### EXERCISE AIM
Check every line of the entries below for "carrello", and copy the lines that have it.

### THE DATA
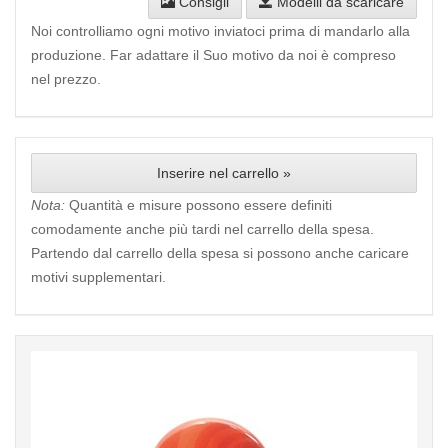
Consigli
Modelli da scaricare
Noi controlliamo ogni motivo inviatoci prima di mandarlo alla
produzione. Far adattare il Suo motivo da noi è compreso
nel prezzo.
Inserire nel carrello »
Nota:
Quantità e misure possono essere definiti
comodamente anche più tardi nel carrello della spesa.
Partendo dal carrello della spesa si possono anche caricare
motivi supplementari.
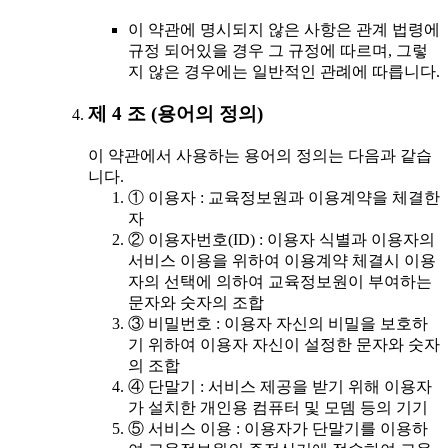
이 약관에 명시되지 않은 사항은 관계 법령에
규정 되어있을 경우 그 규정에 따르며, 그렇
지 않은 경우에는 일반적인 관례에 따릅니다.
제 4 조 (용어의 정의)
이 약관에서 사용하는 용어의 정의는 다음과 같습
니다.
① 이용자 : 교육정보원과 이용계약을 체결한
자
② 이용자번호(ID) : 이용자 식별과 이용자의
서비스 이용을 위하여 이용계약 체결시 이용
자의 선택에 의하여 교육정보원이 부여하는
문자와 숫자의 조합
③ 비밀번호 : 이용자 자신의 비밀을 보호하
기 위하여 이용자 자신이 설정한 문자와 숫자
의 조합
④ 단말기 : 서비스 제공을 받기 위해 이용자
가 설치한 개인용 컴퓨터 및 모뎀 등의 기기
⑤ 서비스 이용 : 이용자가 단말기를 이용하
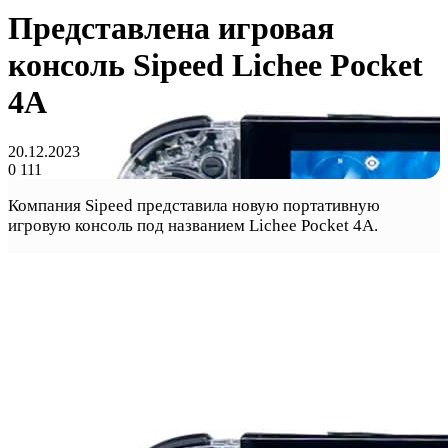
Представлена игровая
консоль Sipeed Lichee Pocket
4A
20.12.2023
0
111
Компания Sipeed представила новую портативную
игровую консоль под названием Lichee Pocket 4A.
==
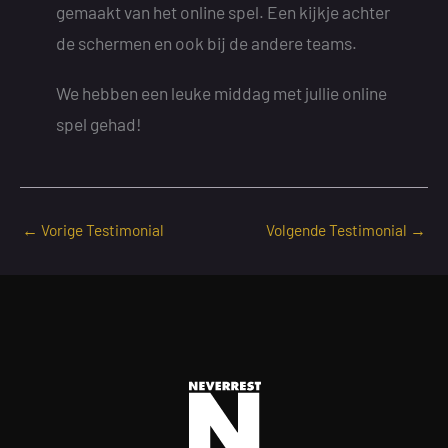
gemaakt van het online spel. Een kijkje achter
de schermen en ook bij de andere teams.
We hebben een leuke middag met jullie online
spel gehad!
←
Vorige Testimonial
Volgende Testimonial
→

### SOLUTION TO THE EXERCISE
Inserire nel carrello »
comodamente anche più tardi nel carrello della spesa.
Partendo dal carrello della spesa si possono anche caricare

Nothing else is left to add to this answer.